What to work on:
Take the records below and set down exactly the lines from the one with "Deutsche Übersetzung durch" to the one with "Leave a Comment", ends included; do not copy the pictures.

*** Supplied data ***

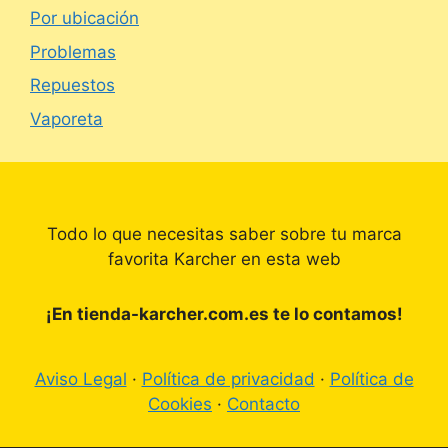
Por ubicación
Problemas
Repuestos
Vaporeta
Todo lo que necesitas saber sobre tu marca
favorita Karcher en esta web
¡En tienda-karcher.com.es te lo contamos!
Aviso Legal
·
Política de privacidad
·
Política de
Cookies
·
Contacto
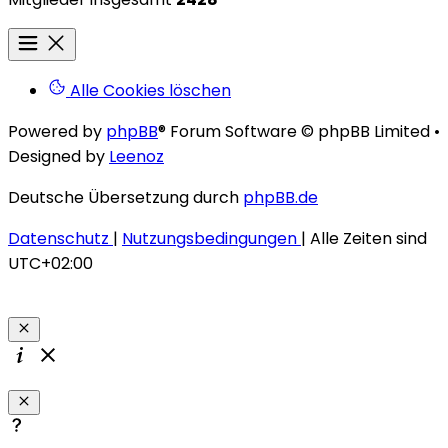
Alle Cookies löschen
Powered by
phpBB
® Forum Software © phpBB Limited
•
Designed by
Leenoz
Deutsche Übersetzung durch
phpBB.de
Datenschutz
|
Nutzungsbedingungen
|
Alle Zeiten sind
UTC+02:00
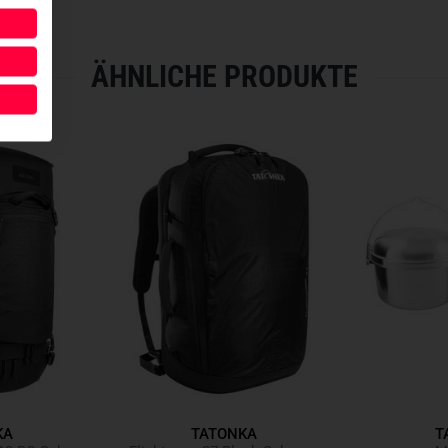
ÄHNLICHE PRODUKTE
KA
TATONKA
T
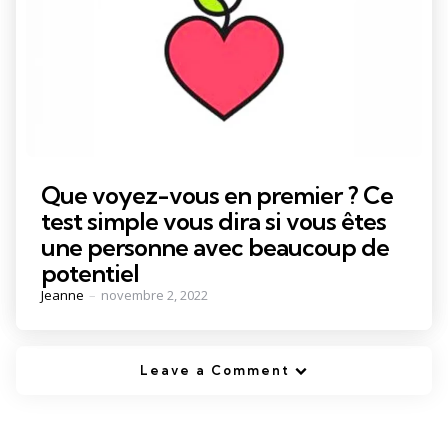
Que voyez-vous en premier ? Ce
test simple vous dira si vous êtes
une personne avec beaucoup de
potentiel
Posted
Jeanne
novembre 2, 2022
by
Leave a Comment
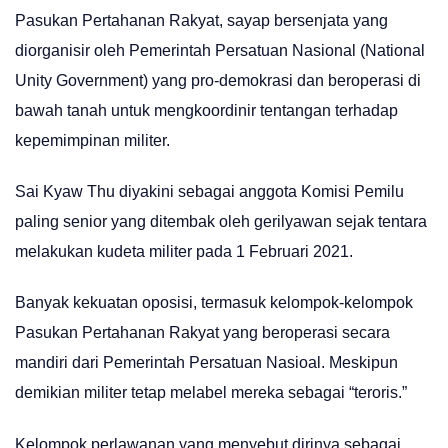
Pasukan Pertahanan Rakyat, sayap bersenjata yang
diorganisir oleh Pemerintah Persatuan Nasional (National
Unity Government) yang pro-demokrasi dan beroperasi di
bawah tanah untuk mengkoordinir tentangan terhadap
kepemimpinan militer.
Sai Kyaw Thu diyakini sebagai anggota Komisi Pemilu
paling senior yang ditembak oleh gerilyawan sejak tentara
melakukan kudeta militer pada 1 Februari 2021.
Banyak kekuatan oposisi, termasuk kelompok-kelompok
Pasukan Pertahanan Rakyat yang beroperasi secara
mandiri dari Pemerintah Persatuan Nasioal. Meskipun
demikian militer tetap melabel mereka sebagai “teroris.”
Kelompok perlawanan yang menyebut dirinya sebagai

*** End of Supplied data ***

Solution for this problem:
Deutsche Übersetzung durch
phpBB.de
Datenschutz
|
Nutzungsbedingungen
|
Alle Zeiten sind
UTC+02:00
ÄHNLICHE PRODUKTE
KA
TATONKA
T
Que voyez-vous en premier ? Ce
test simple vous dira si vous êtes
une personne avec beaucoup de
potentiel
Posted
Jeanne
novembre 2, 2022
by
Leave a Comment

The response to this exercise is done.